IP3-dependent Ca signals are tightly controlled by Cavβ3, but not by Cavβ1, 2 and 4.

Independent of its function as a subunit of voltage-gated Ca channels, the Cavβ3 subunit desensitizes fibroblasts and pancreatic β-cells to low concentrations of inositol-1,4,5-trisphosphate (IP3). This alters agonist-induced Ca signaling and cellular functions, for example, insulin secretion and wound healing. A total of four Cavβ subunits exist, Cavβ1, Cavβ2, Cavβ3, and Cavβ4. To investigate whether the other Cavβ subunits, like Cavβ3, can desensitize cells to IP3 and thereby modulate Ca signaling, we expressed the cDNAs of Cavβ1, Cavβ2, Cavβ3, and Cavβ4 in COS-7 cells lacking endogenous Cavβ proteins. ATP stimulation of these cells results in the release of Ca from intracellular stores.

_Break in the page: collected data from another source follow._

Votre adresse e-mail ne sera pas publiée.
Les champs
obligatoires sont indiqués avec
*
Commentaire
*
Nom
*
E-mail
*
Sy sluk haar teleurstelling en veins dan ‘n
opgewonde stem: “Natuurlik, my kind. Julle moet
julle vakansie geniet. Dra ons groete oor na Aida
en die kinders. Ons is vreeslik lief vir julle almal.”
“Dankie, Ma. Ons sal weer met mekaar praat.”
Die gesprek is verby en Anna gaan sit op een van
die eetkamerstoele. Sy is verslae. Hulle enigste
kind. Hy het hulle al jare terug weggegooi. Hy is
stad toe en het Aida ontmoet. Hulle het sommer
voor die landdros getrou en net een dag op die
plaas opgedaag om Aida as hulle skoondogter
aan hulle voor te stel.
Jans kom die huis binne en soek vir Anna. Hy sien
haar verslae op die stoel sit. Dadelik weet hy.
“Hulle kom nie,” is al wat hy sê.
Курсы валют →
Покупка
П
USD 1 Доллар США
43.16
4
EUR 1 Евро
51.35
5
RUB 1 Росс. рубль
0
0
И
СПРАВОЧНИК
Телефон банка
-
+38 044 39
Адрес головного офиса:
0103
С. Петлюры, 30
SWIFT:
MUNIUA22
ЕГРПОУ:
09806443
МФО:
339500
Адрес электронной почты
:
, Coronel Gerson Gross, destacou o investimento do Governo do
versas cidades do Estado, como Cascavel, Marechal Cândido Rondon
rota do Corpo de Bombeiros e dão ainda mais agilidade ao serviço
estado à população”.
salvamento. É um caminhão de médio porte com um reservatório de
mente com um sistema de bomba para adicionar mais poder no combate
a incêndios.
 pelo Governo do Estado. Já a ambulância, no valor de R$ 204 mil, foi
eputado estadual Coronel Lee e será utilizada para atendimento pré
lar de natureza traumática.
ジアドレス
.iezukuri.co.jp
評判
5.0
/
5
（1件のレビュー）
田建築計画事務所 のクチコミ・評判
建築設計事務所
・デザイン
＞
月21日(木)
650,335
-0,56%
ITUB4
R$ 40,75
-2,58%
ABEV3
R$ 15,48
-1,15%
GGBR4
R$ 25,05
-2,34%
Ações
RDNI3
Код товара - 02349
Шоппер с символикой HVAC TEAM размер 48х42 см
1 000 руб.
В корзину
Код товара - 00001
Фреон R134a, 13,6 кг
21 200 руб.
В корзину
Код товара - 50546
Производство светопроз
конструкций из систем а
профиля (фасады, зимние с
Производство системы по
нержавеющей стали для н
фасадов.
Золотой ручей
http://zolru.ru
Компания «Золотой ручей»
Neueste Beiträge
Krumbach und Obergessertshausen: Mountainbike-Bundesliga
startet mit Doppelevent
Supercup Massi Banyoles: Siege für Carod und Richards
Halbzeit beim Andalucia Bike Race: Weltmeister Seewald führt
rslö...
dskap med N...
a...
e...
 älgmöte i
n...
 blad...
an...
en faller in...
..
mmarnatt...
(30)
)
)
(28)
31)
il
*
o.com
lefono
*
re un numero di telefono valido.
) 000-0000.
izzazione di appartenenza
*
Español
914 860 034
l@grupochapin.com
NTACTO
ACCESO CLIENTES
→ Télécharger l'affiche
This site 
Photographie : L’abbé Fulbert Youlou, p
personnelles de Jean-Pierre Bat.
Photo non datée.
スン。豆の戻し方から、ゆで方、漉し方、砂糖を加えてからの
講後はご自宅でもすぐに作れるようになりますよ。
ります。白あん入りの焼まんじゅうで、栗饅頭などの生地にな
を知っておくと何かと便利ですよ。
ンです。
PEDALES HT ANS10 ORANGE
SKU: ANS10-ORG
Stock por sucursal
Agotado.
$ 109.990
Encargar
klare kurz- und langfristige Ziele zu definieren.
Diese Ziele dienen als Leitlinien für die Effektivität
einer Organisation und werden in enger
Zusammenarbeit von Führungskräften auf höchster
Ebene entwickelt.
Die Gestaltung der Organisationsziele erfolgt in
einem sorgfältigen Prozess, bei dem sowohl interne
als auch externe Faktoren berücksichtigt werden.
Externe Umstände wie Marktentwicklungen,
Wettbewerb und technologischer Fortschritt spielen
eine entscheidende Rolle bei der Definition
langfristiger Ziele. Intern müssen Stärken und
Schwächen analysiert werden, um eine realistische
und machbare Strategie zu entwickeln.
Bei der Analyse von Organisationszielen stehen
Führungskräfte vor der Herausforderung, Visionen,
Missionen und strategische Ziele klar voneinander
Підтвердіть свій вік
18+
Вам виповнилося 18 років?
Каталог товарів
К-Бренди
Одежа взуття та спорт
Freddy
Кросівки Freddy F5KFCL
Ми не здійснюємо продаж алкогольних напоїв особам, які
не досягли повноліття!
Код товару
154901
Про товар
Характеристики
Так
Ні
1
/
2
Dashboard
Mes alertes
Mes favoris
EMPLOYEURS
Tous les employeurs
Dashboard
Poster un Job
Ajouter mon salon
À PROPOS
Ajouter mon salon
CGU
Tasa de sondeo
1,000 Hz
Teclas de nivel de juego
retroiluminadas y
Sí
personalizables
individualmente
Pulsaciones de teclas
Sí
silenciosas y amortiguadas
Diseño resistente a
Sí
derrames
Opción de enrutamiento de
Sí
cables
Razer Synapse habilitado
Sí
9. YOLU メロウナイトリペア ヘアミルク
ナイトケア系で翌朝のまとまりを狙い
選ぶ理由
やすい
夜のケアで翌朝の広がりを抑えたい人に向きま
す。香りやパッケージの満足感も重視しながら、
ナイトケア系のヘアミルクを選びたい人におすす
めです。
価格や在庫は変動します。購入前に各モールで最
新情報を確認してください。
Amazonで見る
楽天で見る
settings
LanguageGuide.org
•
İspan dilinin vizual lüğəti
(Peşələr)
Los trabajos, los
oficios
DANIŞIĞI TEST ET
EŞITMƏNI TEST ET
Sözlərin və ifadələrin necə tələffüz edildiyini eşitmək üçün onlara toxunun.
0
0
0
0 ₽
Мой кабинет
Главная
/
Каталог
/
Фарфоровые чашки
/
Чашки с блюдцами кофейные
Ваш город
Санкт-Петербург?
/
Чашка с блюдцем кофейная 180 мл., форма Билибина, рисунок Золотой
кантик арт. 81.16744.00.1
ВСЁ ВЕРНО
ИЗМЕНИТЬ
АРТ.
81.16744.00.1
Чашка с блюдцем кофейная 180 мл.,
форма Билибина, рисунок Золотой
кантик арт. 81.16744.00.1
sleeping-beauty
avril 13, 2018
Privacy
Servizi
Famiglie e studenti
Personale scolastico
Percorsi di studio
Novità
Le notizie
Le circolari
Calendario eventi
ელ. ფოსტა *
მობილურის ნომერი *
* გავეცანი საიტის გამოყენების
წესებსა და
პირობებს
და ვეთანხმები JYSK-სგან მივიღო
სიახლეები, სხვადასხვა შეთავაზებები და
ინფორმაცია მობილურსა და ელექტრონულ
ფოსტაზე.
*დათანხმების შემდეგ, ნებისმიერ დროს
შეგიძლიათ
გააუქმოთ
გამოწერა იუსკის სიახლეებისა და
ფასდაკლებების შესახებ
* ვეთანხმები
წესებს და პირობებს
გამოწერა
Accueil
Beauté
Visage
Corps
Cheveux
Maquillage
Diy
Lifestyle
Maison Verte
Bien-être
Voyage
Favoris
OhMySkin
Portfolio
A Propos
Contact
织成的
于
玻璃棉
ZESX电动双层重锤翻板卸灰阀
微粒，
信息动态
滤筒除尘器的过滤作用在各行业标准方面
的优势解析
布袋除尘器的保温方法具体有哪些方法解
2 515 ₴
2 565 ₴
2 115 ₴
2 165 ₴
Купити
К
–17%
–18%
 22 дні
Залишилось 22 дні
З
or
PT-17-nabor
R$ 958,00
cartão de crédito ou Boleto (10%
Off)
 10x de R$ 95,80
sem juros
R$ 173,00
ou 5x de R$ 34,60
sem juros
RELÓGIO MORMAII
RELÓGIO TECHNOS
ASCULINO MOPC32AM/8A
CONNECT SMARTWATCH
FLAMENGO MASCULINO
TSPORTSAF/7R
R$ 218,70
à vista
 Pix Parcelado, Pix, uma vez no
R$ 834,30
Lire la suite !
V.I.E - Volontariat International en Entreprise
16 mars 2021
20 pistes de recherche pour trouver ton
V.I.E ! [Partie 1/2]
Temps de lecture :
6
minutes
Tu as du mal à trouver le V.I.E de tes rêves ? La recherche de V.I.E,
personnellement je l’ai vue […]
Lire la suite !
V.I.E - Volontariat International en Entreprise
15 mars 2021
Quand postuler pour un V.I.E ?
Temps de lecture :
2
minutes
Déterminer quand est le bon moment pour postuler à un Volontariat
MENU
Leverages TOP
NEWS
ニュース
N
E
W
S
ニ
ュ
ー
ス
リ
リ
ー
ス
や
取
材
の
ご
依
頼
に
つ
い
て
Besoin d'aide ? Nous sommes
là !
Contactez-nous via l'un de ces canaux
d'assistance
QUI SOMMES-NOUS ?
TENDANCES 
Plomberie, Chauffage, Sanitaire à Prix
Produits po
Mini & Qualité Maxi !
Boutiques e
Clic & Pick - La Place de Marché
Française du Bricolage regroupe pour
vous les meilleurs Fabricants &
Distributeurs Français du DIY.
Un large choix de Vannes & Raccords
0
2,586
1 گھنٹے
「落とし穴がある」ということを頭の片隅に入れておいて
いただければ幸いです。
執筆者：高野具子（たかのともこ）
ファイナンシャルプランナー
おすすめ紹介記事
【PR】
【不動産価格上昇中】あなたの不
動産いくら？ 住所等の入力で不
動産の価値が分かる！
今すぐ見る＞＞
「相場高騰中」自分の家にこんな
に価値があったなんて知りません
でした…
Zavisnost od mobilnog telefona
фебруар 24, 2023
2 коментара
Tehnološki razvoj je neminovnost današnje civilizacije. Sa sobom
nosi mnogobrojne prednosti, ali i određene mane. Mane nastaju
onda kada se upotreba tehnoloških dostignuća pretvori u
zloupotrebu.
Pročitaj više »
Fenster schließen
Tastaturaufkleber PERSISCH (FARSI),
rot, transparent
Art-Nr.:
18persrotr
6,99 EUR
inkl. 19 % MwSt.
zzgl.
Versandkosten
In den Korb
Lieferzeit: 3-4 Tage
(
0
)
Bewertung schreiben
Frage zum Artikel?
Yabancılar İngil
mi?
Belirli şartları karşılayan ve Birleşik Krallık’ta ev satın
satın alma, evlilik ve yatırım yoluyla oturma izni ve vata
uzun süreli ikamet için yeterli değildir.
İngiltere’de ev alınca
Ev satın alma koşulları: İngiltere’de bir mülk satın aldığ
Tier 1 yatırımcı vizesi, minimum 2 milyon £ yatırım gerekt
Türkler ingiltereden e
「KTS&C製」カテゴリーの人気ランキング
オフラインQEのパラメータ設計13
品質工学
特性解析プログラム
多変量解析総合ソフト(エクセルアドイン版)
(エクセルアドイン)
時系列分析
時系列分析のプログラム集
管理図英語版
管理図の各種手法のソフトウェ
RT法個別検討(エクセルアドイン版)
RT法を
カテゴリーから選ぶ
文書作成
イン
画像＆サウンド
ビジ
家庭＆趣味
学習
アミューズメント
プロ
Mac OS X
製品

This receptor-mediated Ca release is significantly decreased by Cavβ3 but not by Cavβ1, Cavβ2, and Cavβ4. Electrophysiological recordings of voltage-dependent Ca currents from fibroblasts show a small Ca current, the amplitude of which is slightly but not significantly smaller in fibroblasts from Cavβ2 gene-deficient animals than in fibroblasts from wild-type animals. Compared with fibroblasts from wild-type animals, Ca release is not significantly increased in Cavβ2-deficient fibroblasts, in contrast to Ca release in Cavβ3-deficient fibroblasts. In summary, our results show that desensitization of cells to low concentrations of IP3 is a specific property of Cavβ3 that is not shared by other Cavβ subunits.